Folk Italianate Farmhouse Addition

  • City: Massachusetts, Needham
  • Notes:

    A new living room addition transforms the rear of this house with the opportunity to enjoy the outdoors and the family activities that are centered there.

    The existing home, built in 1884, is an front-gabled folk version of an Italianate house distinguished by the arrangement of tall, narrow, two-pane windows of decreasing rank by story, paired windows and doors, window crown details, slender frieze returns, and low sloped or hipped flanking roof.

    Chace Architecture was tasked by the owner’s to expand their living space in the oldest portion of the home by creating a new informal living room that connects the existing kitchen visually and physically to the rear yard which faces conservation land. A new deck perched above the rear yard allows for enjoyment of the yard and box seating for the family’s seasonal hockey rink below accessed through the new walk-out basement. The addition also provides a new covered entry opening into a new mudroom with adjacent laundry and new stairway access to the basement.

    With a strict budget Chace Architecture worked closely with the Owner’s and builder, S.J. Overstreet, to work review design options and constructability issues such as the strategic advantage or disadvantage in keeping the nearly 200 year old structure.
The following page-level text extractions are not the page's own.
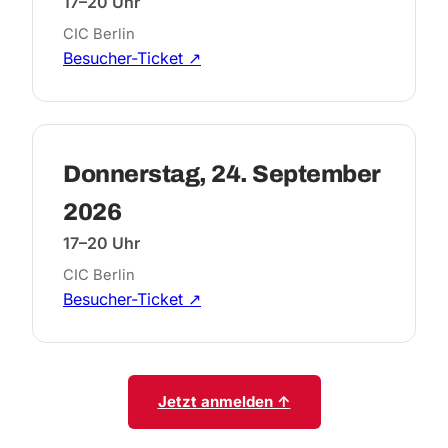
17–20 Uhr
CIC Berlin
Besucher-Ticket ↗
Donnerstag, 24. September
2026
17–20 Uhr
CIC Berlin
Besucher-Ticket ↗
Jetzt anmelden ↑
The decision to keep the bulk of the existing structure led us to add on new volumes that were consistent in scale and in keeping with the historical style of the house.

    In developing the massing and layout of the addition one of the guiding principals was to maintain the view of a large Oak tree and swing in the rear yard of the house in order to provide an invitation to visitors to head to the back of the house. The other was providing direct site-lines from the kitchen island into the new living room space, but more importantly, through it to the landscape beyond.